CHAPTER II.
A DINNER AT THE GRANGE—A PAIR OF OWLS.

As we passed up the gravel walk of the Grange a face was trying its prettiest to look scoldingly out of the window, but could not succeed. When the eyes lighted upon my companion, face and eyes together disappeared. It was a face that I had seen grow under my eyes, but it had never occurred to me hitherto that it had grown so beautiful. Could that tall young lady, who did the duties of mistress of the Grange so demurely, be the little fairy whom only yesterday I used to toss upon my shoulder and carry out into the barnyard to see the fowls, one hand twined around my neck, and the other waving her magic wand with the action of a little queen—the same magic wand that I had spent a whole hour and a half—a boy’s long hour and a half—in peeling and notching with my broken penknife, engraving thereon the cabalistic characters “F. N.,” which, as all the world was supposed to know, signified “Fairy Nell”? And that was “Fairy” who had just disappeared from the honeysuckles. Faith! a far more dangerous fairy than when I was her war-horse and she my imperious queen.
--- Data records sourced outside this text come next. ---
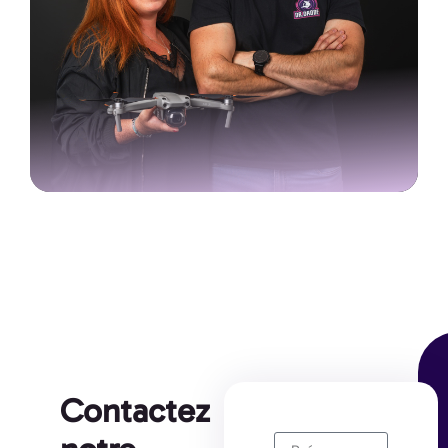
Contactez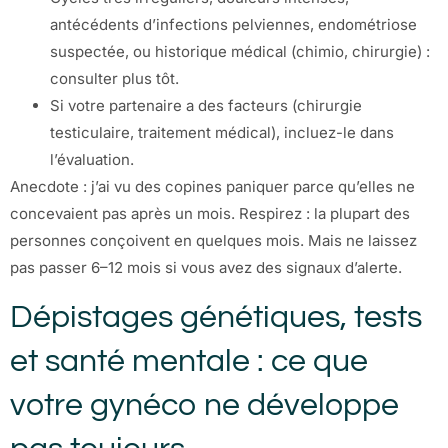
antécédents d’infections pelviennes, endométriose
suspectée, ou historique médical (chimio, chirurgie) :
consulter plus tôt.
Si votre partenaire a des facteurs (chirurgie
testiculaire, traitement médical), incluez-le dans
l’évaluation.
Anecdote : j’ai vu des copines paniquer parce qu’elles ne
concevaient pas après un mois. Respirez : la plupart des
personnes conçoivent en quelques mois. Mais ne laissez
pas passer 6–12 mois si vous avez des signaux d’alerte.
Dépistages génétiques, tests
et santé mentale : ce que
votre gynéco ne développe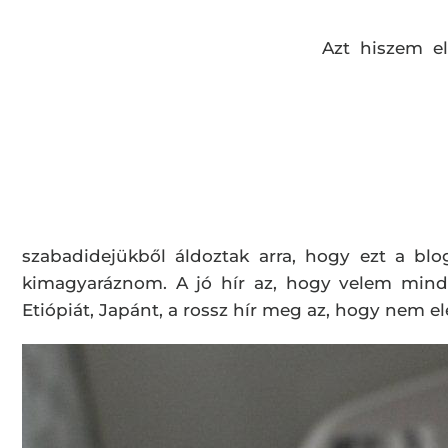
Azt hiszem el
szabadidejükből áldoztak arra, hogy ezt a blo
kimagyaráznom. A jó hír az, hogy velem mind
Etiópiát, Japánt, a rossz hír meg az, hogy nem e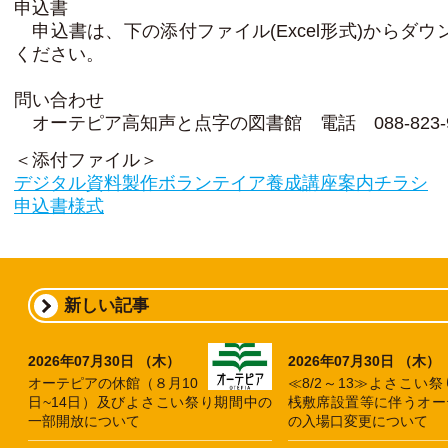
申込書
申込書は、下の添付ファイル(Excel形式)からダウ
ください。
問い合わせ
オーテピア高知声と点字の図書館 電話 088-823-9
＜添付ファイル＞
デジタル資料製作ボランテイア養成講座案内チラシ
申込書様式
新しい記事
2026年07月30日 （木）
2026年07月30日 （木）
オーテピアの休館（８月10
≪8/2～13≫よさこい祭
日~14日）及びよさこい祭り期間中の
桟敷席設置等に伴うオー
一部開放について
の入場口変更について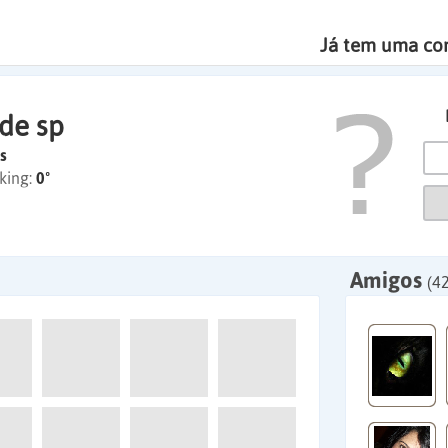
Já tem uma co
de sp
s
king:
0º
Amigos
(4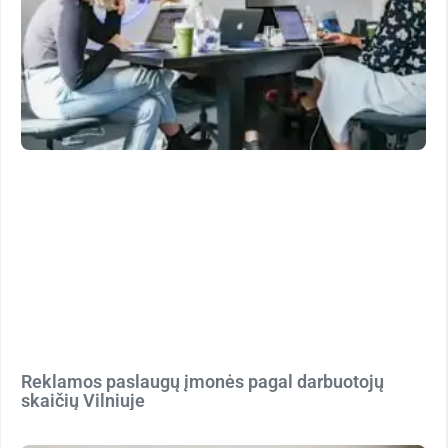
Reklamos paslaugų įmonės pagal darbuotojų
skaičių Vilniuje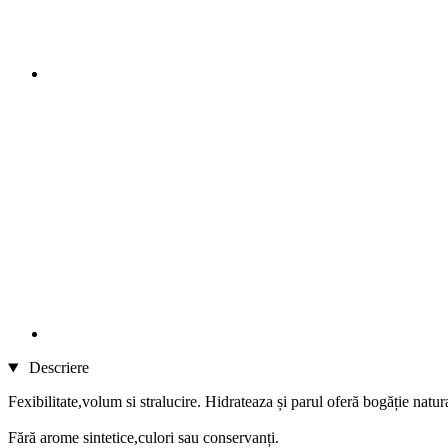
Descriere
Fexibilitate,volum si stralucire. Hidrateaza și parul oferă bogăție natur
Fără arome sintetice,culori sau conservanți.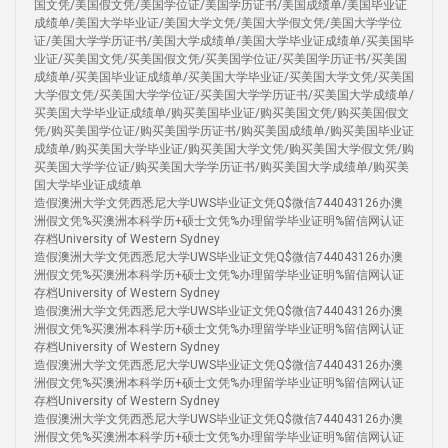
国文凭/美国假文凭/美国学位证/美国学历证书/美国成绩单/美国毕业证
成绩单/美国大学毕业证/美国大学文凭/美国大学假文凭/美国大学学位
证/美国大学学历证书/美国大学成绩单/美国大学毕业证成绩单/买美国毕
业证/买美国文凭/买美国假文凭/买美国学位证/买美国学历证书/买美国
成绩单/买美国毕业证成绩单/买美国大学毕业证/买美国大学文凭/买美国
大学假文凭/买美国大学学位证/买美国大学学历证书/买美国大学成绩单/
买美国大学毕业证成绩单/购买美国毕业证/购买美国文凭/购买美国假文
凭/购买美国学位证/购买美国学历证书/购买美国成绩单/购买美国毕业证
成绩单/购买美国大学毕业证/购买美国大学文凭/购买美国大学假文凭/购
买美国大学学位证/购买美国大学学历证书/购买美国大学成绩单/购买美
国大学毕业证成绩单
造假澳洲大学文凭西悉尼大学UWS毕业证文凭Q$微信744043126办澳
洲假文凭%买澳洲本科学历+硕士文凭%办理留学毕业证明%留信网认证
存档University of Western Sydney
造假澳洲大学文凭西悉尼大学UWS毕业证文凭Q$微信744043126办澳
洲假文凭%买澳洲本科学历+硕士文凭%办理留学毕业证明%留信网认证
存档University of Western Sydney
造假澳洲大学文凭西悉尼大学UWS毕业证文凭Q$微信744043126办澳
洲假文凭%买澳洲本科学历+硕士文凭%办理留学毕业证明%留信网认证
存档University of Western Sydney
造假澳洲大学文凭西悉尼大学UWS毕业证文凭Q$微信744043126办澳
洲假文凭%买澳洲本科学历+硕士文凭%办理留学毕业证明%留信网认证
存档University of Western Sydney
造假澳洲大学文凭西悉尼大学UWS毕业证文凭Q$微信744043126办澳
洲假文凭%买澳洲本科学历+硕士文凭%办理留学毕业证明%留信网认证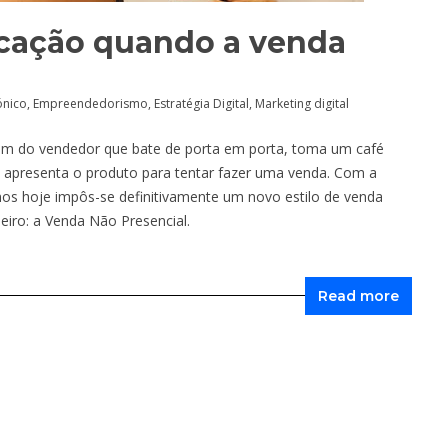
cação quando a venda
ónico
,
Empreendedorismo
,
Estratégia Digital
,
Marketing digital
m do vendedor que bate de porta em porta, toma um café
e apresenta o produto para tentar fazer uma venda. Com a
mos hoje impôs-se definitivamente um novo estilo de venda
eiro: a Venda Não Presencial.
Read more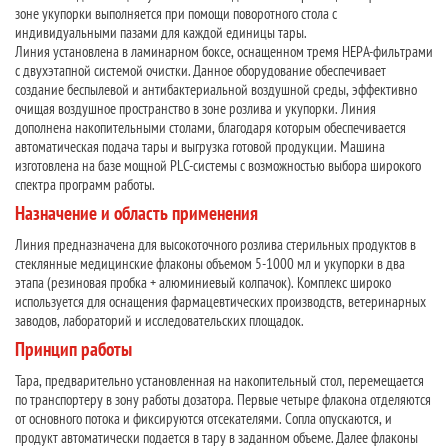
зоне укупорки выполняется при помощи поворотного стола с
индивидуальными пазами для каждой единицы тары.
Линия установлена в ламинарном боксе, оснащенном тремя НЕРА-фильтрами
с двухэтапной системой очистки. Данное оборудование обеспечивает
создание беспылевой и антибактериальной воздушной среды, эффективно
очищая воздушное пространство в зоне розлива и укупорки. Линия
дополнена накопительными столами, благодаря которым обеспечивается
автоматическая подача тары и выгрузка готовой продукции. Машина
изготовлена на базе мощной PLC-системы с возможностью выбора широкого
спектра программ работы.
Назначение и область применения
Линия предназначена для высокоточного розлива стерильных продуктов в
стеклянные медицинские флаконы объемом 5-1000 мл и укупорки в два
этапа (резиновая пробка + алюминиевый колпачок). Комплекс широко
используется для оснащения фармацевтических производств, ветеринарных
заводов, лабораторий и исследовательских площадок.
Принцип работы
Тара, предварительно установленная на накопительный стол, перемещается
по транспортеру в зону работы дозатора. Первые четыре флакона отделяются
от основного потока и фиксируются отсекателями. Сопла опускаются, и
продукт автоматически подается в тару в заданном объеме. Далее флаконы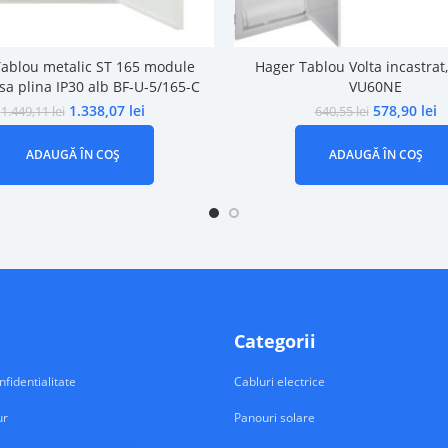
Tablou metalic ST 165 module
Hager Tablou Volta incastra
sa plina IP30 alb BF-U-5/165-C
VU60NE
1.338,07
lei
578,90
lei
1.449,11
lei
640,55
lei
ADAUGĂ ÎN COȘ
ADAUGĂ ÎN COȘ
Categorii
nfidentialitate
Cabluri electrice
ur
Panouri solare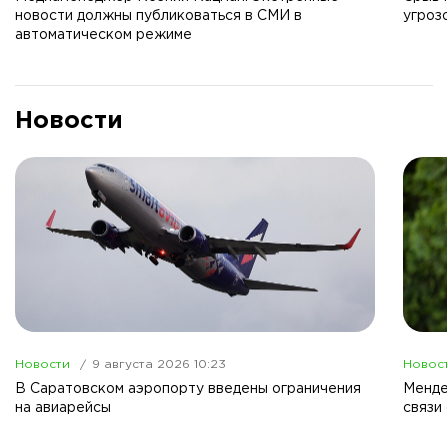
новости должны публиковаться в СМИ в
угроз
автоматическом режиме
Новости
Новости
9 августа 2026 10:23
Новос
В Саратовском аэропорту введены ограничения
Менде
на авиарейсы
связи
I introduced my companion as an old school-fellow of mine to my father and sister. So fine-looking a young man could not fail to impress my father favorably, who, notwithstanding his seclusion, had a keen eye for persons and appearances. How so fine-looking a young man impressed my sister I cannot say, for it is not given to me to read ladies’ hearts. The dinner was passing pleasantly enough, when one of those odd revulsions of feeling that come to one at times in the most inopportune situations came over me. I am peculiarly subject to fits of this nature, and only time and years have enabled me to overcome them to any extent. By the grave of a friend who was dear to me, and in presence of his weeping relatives, some odd recollection has risen up as it were out of the freshly-dug grave, and grinned at me over the corpse’s head, till I hardly knew whether the tears in my eyes were brought there by laughter or by grief. Just on the attainment of some success, for which I had striven for months or years, may be, and to which I had devoted every energy that was in me, while the flush of it was fresh on my cheek and in my heart, and the congratulations of friends pouring in on me, has come a drear feeling like a winter wind across my summer garden to blast the roses and wither the dew-laden buds just opening to the light. Why this is so I cannot explain; that it is so I know. It is a mockery of human nature, and falls on the harmony of the soul like that terrible “ha! ha!” of the fiend who stands by all the while when poor Faust and innocent Marguerite are opening their hearts to each other.

“And so, Mr. Goodal, you are an old friend of Roger’s? He has told me about most of his friends. It is strange he never mentioned your name before.”

“It is strange,” I broke in hurriedly. “Kenneth is the oldest of all, too. I found him first in the thirteenth century. He bears his years well, does he not, Fairy?”

My father and Nellie both looked perplexed. Kenneth laughed.

“What in the world are you talking about, Roger?” asked my father in amazement.

“Where do you think I found him? Burrowing at the tomb of the Herberts, as though he were anxious to get inside and pass an evening with them.”

“And judging the past by the present, a very agreeable evening I should have spent,” said Kenneth gayly.

“Well, sir, I will not deny that you would have found excellent company,” responded my father, pleased at the compliment. “The Herberts. ..” he began.